= Expanded bed adsorption =

Expanded bed adsorption (EBA) is a preparative chromatographic technique which makes processing of viscous and particulate liquids possible.

==Principle==
The protein binding principles in EBA are the same as in classical column chromatography and the common ion-exchange, hydrophobic interaction and affinity chromatography ligands can be used. After the adsorption step is complete, the fluidized bed is washed to flush out any remaining particulates. Elution of the adsorbed proteins was commonly performed with the eluent flow in the reverse direction; that is, as a conventional packed bed, in order to recover the adsorbed solutes in a smaller volume of eluent. However, a new generation of EBA columns has been developed, which maintain the bed in the expanded state during this phase, producing high-purity, high yields of e.g. MAbs [monoclonal antibodies] in even smaller volumes of eluent. Process duration at manufacturing scale has also been cut considerably (under 7 hours in some cases).

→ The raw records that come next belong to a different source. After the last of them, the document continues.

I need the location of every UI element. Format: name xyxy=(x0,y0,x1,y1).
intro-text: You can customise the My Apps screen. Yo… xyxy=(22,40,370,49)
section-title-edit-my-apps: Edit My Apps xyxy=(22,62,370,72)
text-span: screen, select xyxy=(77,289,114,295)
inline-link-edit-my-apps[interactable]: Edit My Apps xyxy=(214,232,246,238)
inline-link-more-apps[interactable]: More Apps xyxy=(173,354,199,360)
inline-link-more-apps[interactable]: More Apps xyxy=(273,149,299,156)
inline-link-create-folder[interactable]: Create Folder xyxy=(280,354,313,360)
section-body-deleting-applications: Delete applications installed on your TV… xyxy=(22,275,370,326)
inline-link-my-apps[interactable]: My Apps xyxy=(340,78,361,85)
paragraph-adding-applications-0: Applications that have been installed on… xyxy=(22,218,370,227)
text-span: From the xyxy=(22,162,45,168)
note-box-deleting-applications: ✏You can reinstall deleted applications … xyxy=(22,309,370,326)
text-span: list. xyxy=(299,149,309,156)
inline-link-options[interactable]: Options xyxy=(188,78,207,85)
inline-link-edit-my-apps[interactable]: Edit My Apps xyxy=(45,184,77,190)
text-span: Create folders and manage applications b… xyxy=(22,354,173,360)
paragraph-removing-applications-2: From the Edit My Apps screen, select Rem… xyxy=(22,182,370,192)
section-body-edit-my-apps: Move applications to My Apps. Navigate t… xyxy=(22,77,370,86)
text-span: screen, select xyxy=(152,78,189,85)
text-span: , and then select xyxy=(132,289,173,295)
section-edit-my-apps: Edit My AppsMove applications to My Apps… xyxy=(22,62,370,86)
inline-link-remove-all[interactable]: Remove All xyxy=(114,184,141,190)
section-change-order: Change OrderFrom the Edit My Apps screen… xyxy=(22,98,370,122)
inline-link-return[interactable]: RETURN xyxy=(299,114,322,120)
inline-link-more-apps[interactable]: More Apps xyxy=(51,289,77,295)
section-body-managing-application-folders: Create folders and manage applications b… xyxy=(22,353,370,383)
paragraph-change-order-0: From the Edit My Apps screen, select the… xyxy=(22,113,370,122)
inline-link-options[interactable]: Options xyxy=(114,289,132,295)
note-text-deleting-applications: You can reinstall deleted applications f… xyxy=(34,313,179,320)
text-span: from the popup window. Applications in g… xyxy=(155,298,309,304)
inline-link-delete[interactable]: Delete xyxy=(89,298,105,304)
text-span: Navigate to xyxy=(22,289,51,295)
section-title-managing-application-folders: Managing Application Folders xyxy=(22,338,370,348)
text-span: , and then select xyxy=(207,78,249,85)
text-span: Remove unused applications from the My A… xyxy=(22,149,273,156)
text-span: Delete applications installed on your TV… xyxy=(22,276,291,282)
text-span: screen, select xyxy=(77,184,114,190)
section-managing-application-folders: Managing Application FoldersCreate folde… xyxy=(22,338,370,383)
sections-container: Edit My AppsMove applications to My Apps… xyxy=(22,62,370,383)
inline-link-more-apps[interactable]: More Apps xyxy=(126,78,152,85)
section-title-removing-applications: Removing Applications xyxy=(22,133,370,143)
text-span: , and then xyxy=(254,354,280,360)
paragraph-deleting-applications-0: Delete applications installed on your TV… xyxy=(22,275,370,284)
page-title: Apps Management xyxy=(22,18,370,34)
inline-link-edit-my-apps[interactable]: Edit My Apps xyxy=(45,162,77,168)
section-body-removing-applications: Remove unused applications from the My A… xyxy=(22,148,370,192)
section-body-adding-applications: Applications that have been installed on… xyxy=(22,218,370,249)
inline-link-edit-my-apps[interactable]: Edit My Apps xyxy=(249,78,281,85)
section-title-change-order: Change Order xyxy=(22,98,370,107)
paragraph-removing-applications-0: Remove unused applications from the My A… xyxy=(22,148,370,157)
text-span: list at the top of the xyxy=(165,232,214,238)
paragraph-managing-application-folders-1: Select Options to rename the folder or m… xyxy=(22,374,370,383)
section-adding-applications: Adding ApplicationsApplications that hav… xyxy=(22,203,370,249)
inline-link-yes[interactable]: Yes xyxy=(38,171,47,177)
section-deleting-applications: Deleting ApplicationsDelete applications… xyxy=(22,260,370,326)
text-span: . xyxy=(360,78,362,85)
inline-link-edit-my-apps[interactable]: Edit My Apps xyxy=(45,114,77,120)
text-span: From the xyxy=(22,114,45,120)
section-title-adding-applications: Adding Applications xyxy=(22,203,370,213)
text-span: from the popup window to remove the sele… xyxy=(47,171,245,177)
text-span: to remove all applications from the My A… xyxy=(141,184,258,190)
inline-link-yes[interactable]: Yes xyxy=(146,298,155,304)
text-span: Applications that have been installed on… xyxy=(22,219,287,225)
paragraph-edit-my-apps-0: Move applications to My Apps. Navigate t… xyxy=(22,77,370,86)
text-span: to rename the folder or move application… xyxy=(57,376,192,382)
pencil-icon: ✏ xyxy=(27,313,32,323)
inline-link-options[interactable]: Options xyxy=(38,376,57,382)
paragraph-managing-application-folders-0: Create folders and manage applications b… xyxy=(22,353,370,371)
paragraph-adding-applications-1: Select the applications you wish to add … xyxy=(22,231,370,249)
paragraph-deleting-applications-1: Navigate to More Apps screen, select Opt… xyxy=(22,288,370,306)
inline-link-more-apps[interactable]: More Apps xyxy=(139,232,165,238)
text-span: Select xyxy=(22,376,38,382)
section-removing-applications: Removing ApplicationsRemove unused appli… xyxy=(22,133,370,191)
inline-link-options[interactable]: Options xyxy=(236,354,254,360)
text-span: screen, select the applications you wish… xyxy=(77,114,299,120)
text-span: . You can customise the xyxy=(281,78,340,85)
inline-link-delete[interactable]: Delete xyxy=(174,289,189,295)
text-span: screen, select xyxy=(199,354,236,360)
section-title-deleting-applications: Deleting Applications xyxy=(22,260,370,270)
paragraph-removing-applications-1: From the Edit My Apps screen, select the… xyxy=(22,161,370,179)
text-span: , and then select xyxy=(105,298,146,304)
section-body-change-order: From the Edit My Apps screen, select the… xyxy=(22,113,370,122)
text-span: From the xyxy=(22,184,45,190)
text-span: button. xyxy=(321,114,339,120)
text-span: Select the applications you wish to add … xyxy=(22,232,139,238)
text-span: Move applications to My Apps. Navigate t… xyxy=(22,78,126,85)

EBA may be considered to combine both the "Removal of Insolubles" and the "Isolation" steps of the 4-step downstream processing heuristic. The major limitations associated with EBA technology is biomass interactions and aggregations onto adsorbent during processing.

Where classical column chromatography uses a solid phase made by a packed bed, EBA uses particles in a fluidized state, ideally expanded by a factor of 2. Expanded bed adsorption is, however, different from fluidised bed chromatography in essentially two ways: one, the EBA resin contains particles of varying size and density which results in a gradient of particle size when expanded; and two, when the bed is in its expanded state, local loops are formed. Particles such as whole cells or cell debris, which would clog a packed bed column, readily pass through a fluidized bed. EBA can therefore be used on crude culture broths or slurries of broken cells, thereby bypassing initial clearing steps such as centrifugation and filtration, which is mandatory when packed beds are used. In older EBA column designs, the feed flow rate is kept low enough that the solid packing remains stratified and does not fluidize completely. Hence EBA can be modelled as frontal adsorption in a packed bed, rather than as a well-mixed, continuous-flow adsorber.